Les Chroniques d'un Jedi - Tome 7 : Sous l’Empire
Chapitre 3 — Le poids de l’ombre
Le Delphinus sortit de l’hyperespace dans un silence presque religieux.
Sur le pont principal, les officiers se figèrent lorsque la navette Lambda impériale apparut sur les senseurs. Noire. Angulaire. Implacable.
— Navette du Seigneur Vador en approche, annonça un officier d’une voix trop tendue.
Vyze se leva lentement.
— Autorisation d’amarrage accordée, dit-il. Préparez le hangar tribord.
Il sentit la présence avant même que la navette ne touche le sol.
La Force se contracta.
Dans le Hangar tribord, la rampe de la navette s’abaissa dans un souffle hydraulique.
La silhouette noire apparut, massive, immobile un instant… puis avança.
Chaque pas résonnait comme un marteau contre la coque du Delphinus.
Devant Vador, les officiers reculèrent instinctivement. Les soldats se figèrent, au garde-à-vous.
Vyze s’avança seul.
Ils se firent face.
Le masque inclina légèrement la tête.
— Amiral Vyze Polaekys, dit la voix mécanique. Vos actions durant la guerre… Et après… Ont retenu l’attention de l’Empereur.

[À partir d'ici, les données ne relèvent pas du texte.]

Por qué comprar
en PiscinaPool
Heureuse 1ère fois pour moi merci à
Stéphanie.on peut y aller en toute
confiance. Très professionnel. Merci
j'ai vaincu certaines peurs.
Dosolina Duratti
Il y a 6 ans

Vyze soutint son regard invisible.
— Seigneur Vador. Le Delphinus est à votre disposition.
Un silence, puis Vador reprit :
— Vous portez la Force… Mais vous ne l’exhibez pas.
Un souffle amplifié.
— Montrez-la-moi.
Vyze comprit immédiatement.
— Où ?
— Salle d’entraînement, répondit Vador. Maintenant !
Ils se rendirent dans la salle d’entraînement du Delphinus.
Le champ d’entraînement s’activa, parois nues et sol gravitationnel renforcé.
Vyze retira lentement sa tunique d’amiral impérial, révélant son équipement de combat.
— Sabres réels, dit Vador. Ne retenez pas vos coups !
Les sabres s’embrasèrent et le choc fut immédiat.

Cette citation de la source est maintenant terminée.